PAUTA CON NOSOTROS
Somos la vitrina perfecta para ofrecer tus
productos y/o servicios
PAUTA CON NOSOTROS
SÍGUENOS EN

------------------------------------------------------------

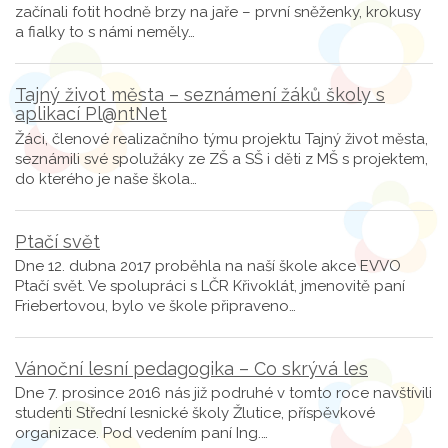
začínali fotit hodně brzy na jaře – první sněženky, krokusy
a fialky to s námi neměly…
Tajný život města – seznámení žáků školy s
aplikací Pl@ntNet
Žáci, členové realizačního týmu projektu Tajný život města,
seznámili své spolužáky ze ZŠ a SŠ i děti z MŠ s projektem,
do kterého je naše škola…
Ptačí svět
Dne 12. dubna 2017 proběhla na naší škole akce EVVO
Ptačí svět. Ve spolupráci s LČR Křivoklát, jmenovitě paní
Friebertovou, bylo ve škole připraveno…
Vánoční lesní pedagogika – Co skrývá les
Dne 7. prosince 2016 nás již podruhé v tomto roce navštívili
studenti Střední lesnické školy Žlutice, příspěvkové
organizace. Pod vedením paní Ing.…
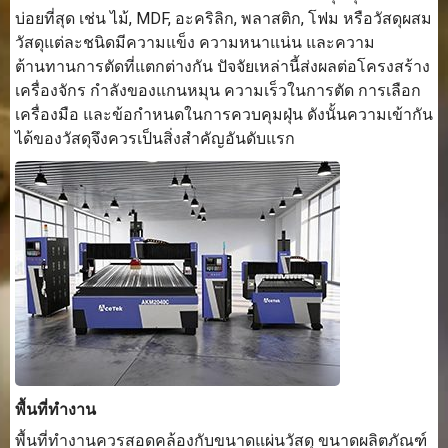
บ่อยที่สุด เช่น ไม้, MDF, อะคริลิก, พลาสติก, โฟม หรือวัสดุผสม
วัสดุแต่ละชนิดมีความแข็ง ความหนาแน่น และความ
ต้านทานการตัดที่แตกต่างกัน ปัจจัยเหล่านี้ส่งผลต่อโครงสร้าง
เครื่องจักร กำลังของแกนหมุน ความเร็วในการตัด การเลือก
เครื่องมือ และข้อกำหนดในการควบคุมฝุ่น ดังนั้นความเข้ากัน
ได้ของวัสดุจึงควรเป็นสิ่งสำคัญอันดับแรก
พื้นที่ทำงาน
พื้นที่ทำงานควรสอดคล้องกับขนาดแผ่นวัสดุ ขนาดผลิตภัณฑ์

------------------------------------------------------------

WHAT THE TASK ASKS:
Please copy each line of the records above in which the word "Tajný" can be found.

EXERCISE RESULT:
Tajný život města – seznámení žáků školy s
Žáci, členové realizačního týmu projektu Tajný život města,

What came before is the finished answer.